By Kevin O’Sullivan
I’ve been sitting here during the international break and wondering about something that’s been in every paper, on Sky News, and every radio talk show over the last two years – Brexit.
It’s talked about to within an inch of everyone’s last nerve at this stage but then something dawned on me. In the event of a no deal Brexit, players from the EU will be treated the same as players are currently from outside the EU.
The question is, how would that affect us?
The truth is, we don’t know but do you remember the name Allan Rodriguez De Souza? We signed him a few years ago and we’ve been moving him around the houses to get him a work permit to work in the UK.
He’s currently at Eintracht Frankfurt because he still doesn’t qualify under current UK rules.
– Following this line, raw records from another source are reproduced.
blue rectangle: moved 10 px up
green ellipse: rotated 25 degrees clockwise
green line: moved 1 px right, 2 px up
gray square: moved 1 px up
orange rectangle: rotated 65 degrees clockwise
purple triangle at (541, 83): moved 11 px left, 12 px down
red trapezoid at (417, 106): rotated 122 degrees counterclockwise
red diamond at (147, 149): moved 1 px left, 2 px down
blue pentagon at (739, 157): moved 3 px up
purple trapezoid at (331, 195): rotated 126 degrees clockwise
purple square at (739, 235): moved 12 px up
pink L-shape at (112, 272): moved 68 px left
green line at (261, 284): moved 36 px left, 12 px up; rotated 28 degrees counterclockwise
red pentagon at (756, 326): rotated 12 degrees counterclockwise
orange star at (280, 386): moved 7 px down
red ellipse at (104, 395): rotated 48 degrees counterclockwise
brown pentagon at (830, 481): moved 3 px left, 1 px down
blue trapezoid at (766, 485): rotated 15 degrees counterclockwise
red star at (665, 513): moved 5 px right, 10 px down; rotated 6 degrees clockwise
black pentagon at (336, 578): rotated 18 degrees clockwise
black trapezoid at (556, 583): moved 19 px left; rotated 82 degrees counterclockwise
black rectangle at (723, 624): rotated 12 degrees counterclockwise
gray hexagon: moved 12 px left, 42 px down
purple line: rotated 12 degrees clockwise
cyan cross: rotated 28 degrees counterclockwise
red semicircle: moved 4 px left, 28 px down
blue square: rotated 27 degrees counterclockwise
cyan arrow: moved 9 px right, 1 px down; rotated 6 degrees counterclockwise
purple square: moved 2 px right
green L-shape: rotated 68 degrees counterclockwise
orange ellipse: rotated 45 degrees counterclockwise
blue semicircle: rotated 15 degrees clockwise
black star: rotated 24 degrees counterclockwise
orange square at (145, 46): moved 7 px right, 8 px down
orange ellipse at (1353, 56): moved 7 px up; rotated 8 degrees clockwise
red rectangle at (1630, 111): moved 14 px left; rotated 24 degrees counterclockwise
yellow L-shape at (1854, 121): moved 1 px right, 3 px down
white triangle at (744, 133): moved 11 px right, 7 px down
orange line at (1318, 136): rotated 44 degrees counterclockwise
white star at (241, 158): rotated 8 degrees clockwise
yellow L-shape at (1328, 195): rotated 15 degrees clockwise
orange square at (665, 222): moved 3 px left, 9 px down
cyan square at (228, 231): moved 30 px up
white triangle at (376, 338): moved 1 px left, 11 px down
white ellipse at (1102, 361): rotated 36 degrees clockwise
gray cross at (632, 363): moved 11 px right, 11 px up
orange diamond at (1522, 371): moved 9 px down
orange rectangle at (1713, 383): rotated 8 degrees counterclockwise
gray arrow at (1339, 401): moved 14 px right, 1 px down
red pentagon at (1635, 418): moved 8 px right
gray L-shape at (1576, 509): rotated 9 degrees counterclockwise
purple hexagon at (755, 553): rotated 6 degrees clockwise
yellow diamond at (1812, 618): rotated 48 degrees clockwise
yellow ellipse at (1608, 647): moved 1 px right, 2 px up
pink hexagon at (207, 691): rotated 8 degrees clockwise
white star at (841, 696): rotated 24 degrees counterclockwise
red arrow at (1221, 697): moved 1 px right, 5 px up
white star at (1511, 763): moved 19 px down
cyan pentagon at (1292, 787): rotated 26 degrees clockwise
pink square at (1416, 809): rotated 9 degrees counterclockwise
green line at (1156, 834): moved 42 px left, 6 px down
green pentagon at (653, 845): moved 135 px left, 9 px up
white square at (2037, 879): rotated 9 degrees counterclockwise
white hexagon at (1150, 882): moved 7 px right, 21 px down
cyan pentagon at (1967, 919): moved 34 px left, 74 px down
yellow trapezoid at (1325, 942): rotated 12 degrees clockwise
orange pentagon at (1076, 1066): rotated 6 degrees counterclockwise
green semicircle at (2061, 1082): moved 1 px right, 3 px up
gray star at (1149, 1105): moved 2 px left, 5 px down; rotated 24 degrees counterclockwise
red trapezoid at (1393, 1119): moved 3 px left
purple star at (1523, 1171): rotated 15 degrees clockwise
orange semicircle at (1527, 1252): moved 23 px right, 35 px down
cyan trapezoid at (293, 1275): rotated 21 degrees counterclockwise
What could happen if current EU staff and players are treated in this way?
Our current coaching staff is made up of mainly German, Dutch and English people. The playing staff, as you all know, are from all over the continent as well as outside the EU and so are a sizeable portion of our youth players.
Imagine for a minute that the UK leave Europe without a deal and is given what known as third country status. People from outside the UK will have to apply for settled status to live and work in the country.
As far as I can find out, there is a criteria in place for non-EU players that are currently playing in the EU.
But I can’t find anything that would form a basis for clubs like Liverpool to plan for staff retention and future employment in this situation.
Now put yourself in FSG’s position. The UK’s future is uncertain. The currency is unstable and the government is also limping on day to day.
What’s this got to do with fans you might ask? Why should I care? I just want to watch Liverpool. Me too.
But will FSG continue in this climate to invest in our club? It’s possible but unlikely that they could cut and run. Unlikely I know, but not impossible because, like any multinational company, they depend on certainty.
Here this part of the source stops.